▸ Activity
Records follow. Pull out every line that contains "does".

[Saved data entries]
● ● ● ●

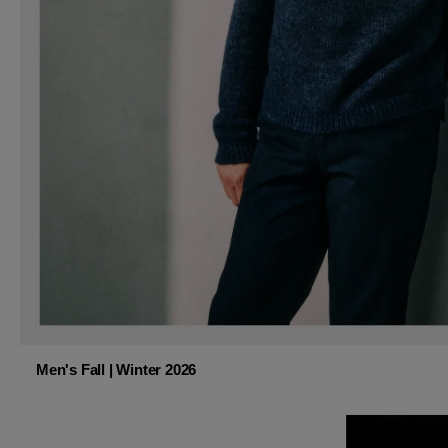
Men's Fall | Winter 2026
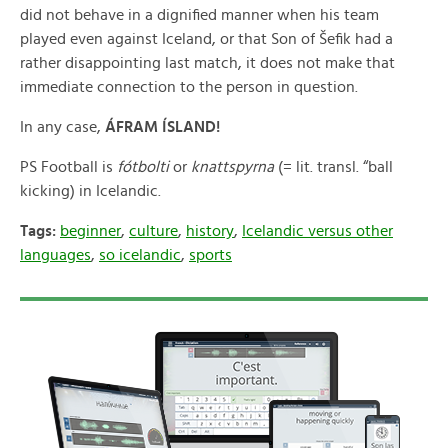
did not behave in a dignified manner when his team
played even against Iceland, or that Son of Šefik had a
rather disappointing last match, it does not make that
immediate connection to the person in question.
In any case,
ÁFRAM ÍSLAND!
PS Football is
fótbolti
or
knattspyrna
(= lit. transl. “ball
kicking) in Icelandic.
Tags:
beginner
,
culture
,
history
,
Icelandic versus other
languages
,
so icelandic
,
sports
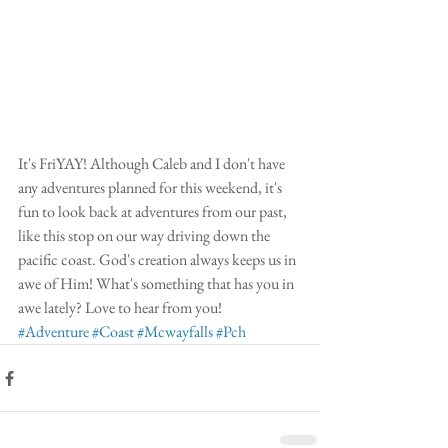
It's FriYAY! Although Caleb and I don't have 
any adventures planned for this weekend, it's 
fun to look back at adventures from our past, 
like this stop on our way driving down the 
pacific coast. God's creation always keeps us in 
awe of Him! What's something that has you in 
awe lately? Love to hear from you! 
#Adventure
#Coast
#Mcwayfalls
#Pch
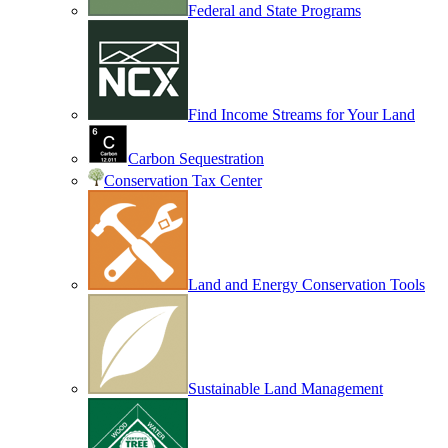
Federal and State Programs
Find Income Streams for Your Land
Carbon Sequestration
Conservation Tax Center
Land and Energy Conservation Tools
Sustainable Land Management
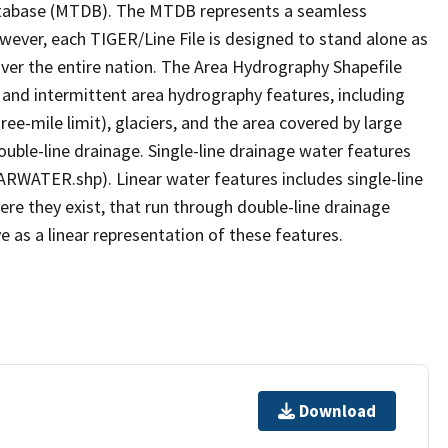
tabase (MTDB). The MTDB represents a seamless
owever, each TIGER/Line File is designed to stand alone as
ver the entire nation. The Area Hydrography Shapefile
 and intermittent area hydrography features, including
ree-mile limit), glaciers, and the area covered by large
ouble-line drainage. Single-line drainage water features
ARWATER.shp). Linear water features includes single-line
ere they exist, that run through double-line drainage
e as a linear representation of these features.
Download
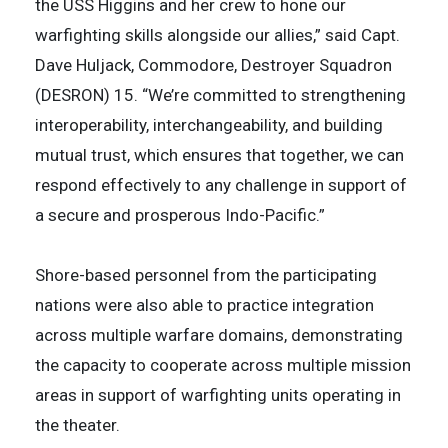
the USS Higgins and her crew to hone our
warfighting skills alongside our allies,” said Capt.
Dave Huljack, Commodore, Destroyer Squadron
(DESRON) 15. “We’re committed to strengthening
interoperability, interchangeability, and building
mutual trust, which ensures that together, we can
respond effectively to any challenge in support of
a secure and prosperous Indo-Pacific.”
Shore-based personnel from the participating
nations were also able to practice integration
across multiple warfare domains, demonstrating
the capacity to cooperate across multiple mission
areas in support of warfighting units operating in
the theater.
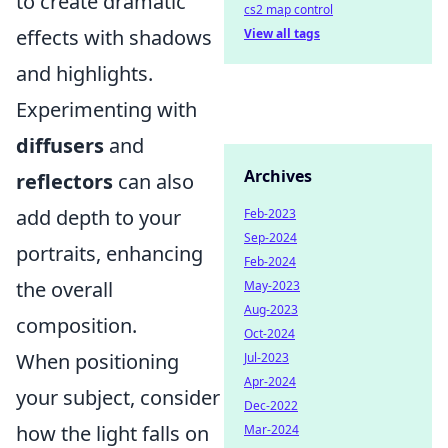
to create dramatic
cs2 map control
effects with shadows
View all tags
and highlights.
Experimenting with
diffusers
and
Archives
reflectors
can also
add depth to your
Feb-2023
Sep-2024
portraits, enhancing
Feb-2024
the overall
May-2023
Aug-2023
composition.
Oct-2024
When positioning
Jul-2023
Apr-2024
your subject, consider
Dec-2022
how the light falls on
Mar-2024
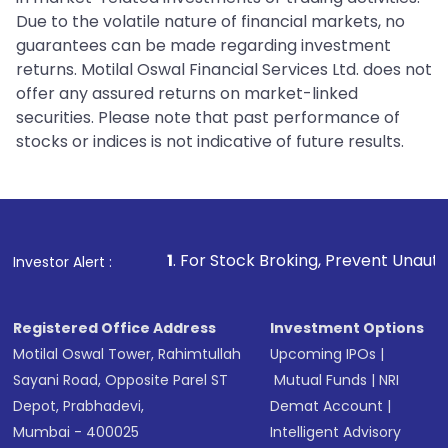
Due to the volatile nature of financial markets, no
guarantees can be made regarding investment
returns. Motilal Oswal Financial Services Ltd. does not
offer any assured returns on market-linked
securities. Please note that past performance of
stocks or indices is not indicative of future results.
1
. For Stock Broking, Prevent Unauthorized Transaction
Investor Alert :
Registered Office Address
Investment Options
Motilal Oswal Tower, Rahimtullah
Upcoming IPOs
|
Sayani Road, Opposite Parel ST
Mutual Funds
|
NRI
Depot, Prabhadevi,
Demat Account
|
Mumbai - 400025
Intelligent Advisory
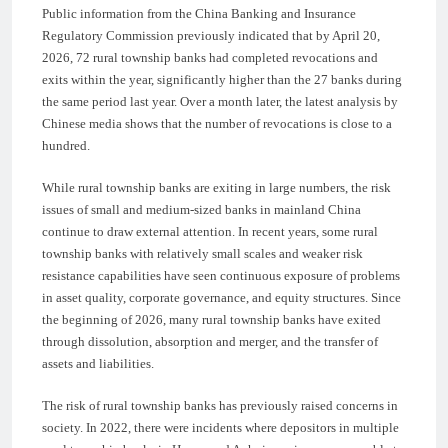
Public information from the China Banking and Insurance
Regulatory Commission previously indicated that by April 20,
2026, 72 rural township banks had completed revocations and
exits within the year, significantly higher than the 27 banks during
the same period last year. Over a month later, the latest analysis by
Chinese media shows that the number of revocations is close to a
hundred.
While rural township banks are exiting in large numbers, the risk
issues of small and medium-sized banks in mainland China
continue to draw external attention. In recent years, some rural
township banks with relatively small scales and weaker risk
resistance capabilities have seen continuous exposure of problems
in asset quality, corporate governance, and equity structures. Since
the beginning of 2026, many rural township banks have exited
through dissolution, absorption and merger, and the transfer of
assets and liabilities.
The risk of rural township banks has previously raised concerns in
society. In 2022, there were incidents where depositors in multiple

● ● ● ●

▸ Response to the exercise
rather disappointing last match, it does not make that
returns. Motilal Oswal Financial Services Ltd. does not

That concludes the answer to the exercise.